Genau das ist ja die Absicht der Telekom. Mit diesem "Rückzieher" will die Telekom den Leuten doch nur was vormachen. Bei dir hat es ja anscheinend schon funktioniert. "Och, 2 Mbit/s, das ist ja gar nicht soo schlimm. Da war die Kritik wohl ungerechtfertigt. Jetzt bleibe Ich doch bei der Telekom." 

Eine Drosselung ab einem bestimmten Volumen ist ein Rückschritt, egal ob auf 2 Mbit/s oder auf 384 Kbit/s gedrosselt wird. Und immer das Gerede, von wegen es tritt ja erst 2016 in kraft. Wer glaubt denn allen ernstes, dass im Jahre 2016 75GB Traffic noch für den Normaluser ausreichen? Eine durchschnittliche dreiköpfige Familie erreicht solche Volumina doch heute schon spielend. 

Jaja, erst 2016. Dann können wir ja noch schön 3 Jahre lang den Kopf in den Sand stecken und es einfach geschehen lassen. Falsch! Der Telekom ist ein Licht aufgegangen: Wenn sie ihre Pläne tatsächlich durchsetzt, werden ihr viele Kunden abhanden kommen. Und genau diese wollte man jetzt quasi beruhigen.
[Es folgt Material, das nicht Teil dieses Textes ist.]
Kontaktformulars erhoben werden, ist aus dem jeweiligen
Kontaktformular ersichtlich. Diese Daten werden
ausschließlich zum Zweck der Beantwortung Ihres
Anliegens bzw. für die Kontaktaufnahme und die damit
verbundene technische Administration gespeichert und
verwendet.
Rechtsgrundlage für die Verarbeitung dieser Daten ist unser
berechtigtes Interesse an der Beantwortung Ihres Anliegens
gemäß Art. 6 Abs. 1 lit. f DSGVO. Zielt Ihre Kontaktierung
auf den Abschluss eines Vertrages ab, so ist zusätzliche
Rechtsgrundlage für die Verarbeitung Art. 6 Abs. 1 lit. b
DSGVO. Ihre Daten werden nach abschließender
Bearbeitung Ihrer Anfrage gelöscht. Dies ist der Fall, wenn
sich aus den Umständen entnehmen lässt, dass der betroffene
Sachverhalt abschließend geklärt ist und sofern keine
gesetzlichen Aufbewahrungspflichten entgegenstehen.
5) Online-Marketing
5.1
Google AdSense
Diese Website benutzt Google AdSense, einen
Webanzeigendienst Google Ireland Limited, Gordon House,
Fakt ist jeden Falls, dass 2 Mbit/s auch Crap sind. Das ist kein Breitbandinternet mehr, nach der heutigen Definition. Vor 10 Jahren war es das vielleicht noch, aber nicht mehr heute. Heute erwartet man mindestens 16 Mbit/s. Wer jetzt jammert, er habe ja sowieso nur DSL-Light oder 2 Mbit/s, der darf sich dafür bei der Telekom bedanken. Sie hat ja schließlich Jahre lang abkassiert und den Ausbau schleifen lassen. Kommt eben davon, wenn man Infrastruktur in die Hände eines Konzerns gibt, der sich zudem noch gerne mal mit Übernahmen verhebt. 

In meinem Landkreis soll das Glasfasernetz Stück für Stück ausgebaut werden und sage und schreibe 50 Mbit/s liefern. Super, wieso nicht gleich 100, wenn schon das Glasfaserkabel liegt? Bis dieses Glasfasernetz in meiner Ortschaft angekommen ist, hab Ich schon 100 Mbit/s von Unitymedia/Kabel BW. Sorry Telekom. Too late! 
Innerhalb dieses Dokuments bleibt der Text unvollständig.